Büyük İskender’in Ailesine Ait Mezarların Gizemi Nihayet Çözülüyor
Uzun yıllar süren tartışmalar ve spekülasyonların ardından, nihayet Büyük İskender’in ailesine ait üç mezarın sahiplerinin kimlikleri belirlendi. Yunanistan’ın kuzeyinde yer alan Büyük Vergina Tümülüsü’nde gerçekleştirilen kazılarda, İskender’in babası, üvey annesi, üvey kardeşleri ve oğluna ait kalıntıların yanı sıra, onların zırhları ve çeşitli kişisel eşyaları da gün yüzüne çıkarıldı. İlk kez 1977 yılında kazılan bu mezarlar, UNESCO Dünya Mirası Listesi’nde de yer alıyor ve yeni bir araştırmaya göre “son derece zengin mezar eşyaları” içermekte.
Mezarlarda gömülen kemiklerin İskender’in yakın akrabalarına ait olduğuna dair herhangi bir şüphe bulunmamakla birlikte, bilim insanları neredeyse yarım yüzyıldır her mezarda tam olarak kimin yattığı konusunda tartışmalar yürütüyordu. Çalışmanın yazarları, bu sorunun cevabını bulmak için antik kalıntıların osteolojik analizlerini, makrofotografilerini, röntgenlerini ve anatomik diseksiyonlarını antik dönemden gelen tarihi kaynaklarla birleştirdi.
Bu süreçte, Mezar 1’de, dizi yaralı bir adamın yanı sıra, ölüm anında sadece birkaç günlük ya da haftalık olan bir kadın ile bir bebeğin kemiklerinin bulunduğu tespit edildi. Araştırmacılar, bu erkek figürün, topalladığı bilinen Büyük İskender’in babası Makedonya Kralı II. Philip olduğunu sonucuna vardılar. Bebeğin son derece küçük yaşı, Philip’in MÖ 336’daki suikast hikayesi ile mükemmel bir uyum gösteriyor. Çoğu kaynağa göre, Philip II, karısı Kleopatra’nın doğum yaptıktan yalnızca birkaç gün sonra korumaları tarafından öldürüldü. Bu suikastin, Philippos’un önceki eşi ve kısa bir süre sonra “Büyük” unvanını alacak İskender’in annesi Olympias tarafından emredildiğine inanılıyor.
Suikastın hemen ardından, Olympias Kleopatra’yı ve onun yeni doğan bebeğini öldürdü, böylece İskender’in tahta çıkmasının önünü açmış oldu. Araştırmacılara göre, “Kleopatra’nın çocuğu, Makedon kraliyet aileleri arasında suikast sonucu öldürülen tek yenidoğan olduğundan, bu mezardaki yenidoğandan elde edilen iskelet kanıtları, Mezar 1’in Kleopatra’ya ve onun yeni doğan çocuğuna, dolayısıyla da II. Philip’e ait olduğunu kesin olarak göstermektedir.”
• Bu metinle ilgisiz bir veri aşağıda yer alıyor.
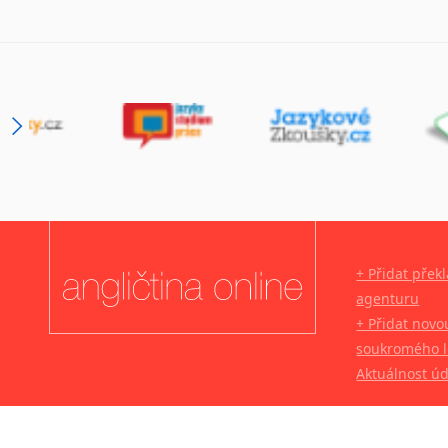
+ Přidat přek
agenturu
+ Přidat novo
soukromého l
Aktuálnost ú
Daha önce bazı bilim insanları, II. Philip’in, bir erkek ve bir kadına ait kalıntıların bulunduğu Mezar 2’ye gömüldüğünü öne sürmüştü. Ancak mezarda bulunan bir bebeğin olmaması ve erkek iskeletinde herhangi bir fiziksel travma belirtilerinin bulunmaması, bu ihtimali geçersiz kılmaktadır. Bunun yerine, aşırı ata binmeye ilişkin iskelet kanıtlarına dayanarak, çalışmanın yazarları Mezar 2’nin İskender’in üvey kardeşi Kral Arrhidaeus’un karısı olan “savaşçı kadın” Adea Eurydice’e ait olduğunu belirttiler. Yazarlar, “Antik tasvirler ve açıklamalar nedeniyle bazı bilim insanları, Mezar 2’deki zırh gibi bazı nesnelerin Büyük İskender’e ait olduğunu öne sürdüler; bu da ancak buranın II. Philip değil, Arrhidaeus Mezarı olması durumunda mümkün olabilir.” ifadesinde bulundular. Böylece, bu kalıntıların “İskender’in çok daha az etkileyici olan kardeşine ve onun oldukça etkileyici savaşçı karısına” ait olduğu sonucuna varıldı.
Son olarak, çalışmanın yazarları, Mezar 3’ün Büyük İskender’in genç yaşlardaki oğlu IV. İskender’in kalıntılarını içerdiğine dair uzun süredir devam eden varsayımları sorgulayacak bir neden bulamadılar ve şu anda mezarın IV. İskender’e ait olduğu düşünülmektedir. Bu çalışma, Journal of Archaeological Science: Reports dergisinde yayımlandı.